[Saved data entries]
--------
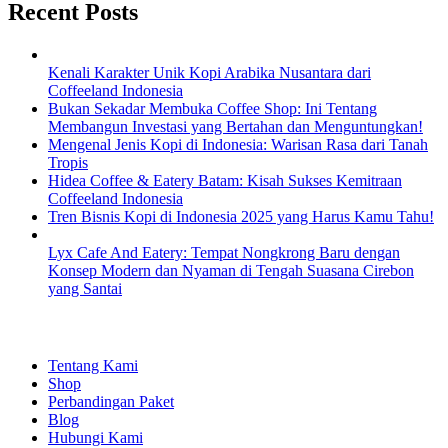
Recent Posts
Kenali Karakter Unik Kopi Arabika Nusantara dari
Coffeeland Indonesia
Bukan Sekadar Membuka Coffee Shop: Ini Tentang
Membangun Investasi yang Bertahan dan Menguntungkan!
Mengenal Jenis Kopi di Indonesia: Warisan Rasa dari Tanah
Tropis
Hidea Coffee & Eatery Batam: Kisah Sukses Kemitraan
Coffeeland Indonesia
Tren Bisnis Kopi di Indonesia 2025 yang Harus Kamu Tahu!
Lyx Cafe And Eatery: Tempat Nongkrong Baru dengan
Konsep Modern dan Nyaman di Tengah Suasana Cirebon
yang Santai
EXPLORE
Tentang Kami
Shop
Perbandingan Paket
Blog
Hubungi Kami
--------
* _TASK TO CARRY OUT_
Please make your reply exactly the lines from the one containing "Membangun Investasi yang" through the end of the entries above, and nothing more.

* _TASK SOLUTION_
Membangun Investasi yang Bertahan dan Menguntungkan!
Mengenal Jenis Kopi di Indonesia: Warisan Rasa dari Tanah
Tropis
Hidea Coffee & Eatery Batam: Kisah Sukses Kemitraan
Coffeeland Indonesia
Tren Bisnis Kopi di Indonesia 2025 yang Harus Kamu Tahu!
Lyx Cafe And Eatery: Tempat Nongkrong Baru dengan
Konsep Modern dan Nyaman di Tengah Suasana Cirebon
yang Santai
EXPLORE
Tentang Kami
Shop
Perbandingan Paket
Blog
Hubungi Kami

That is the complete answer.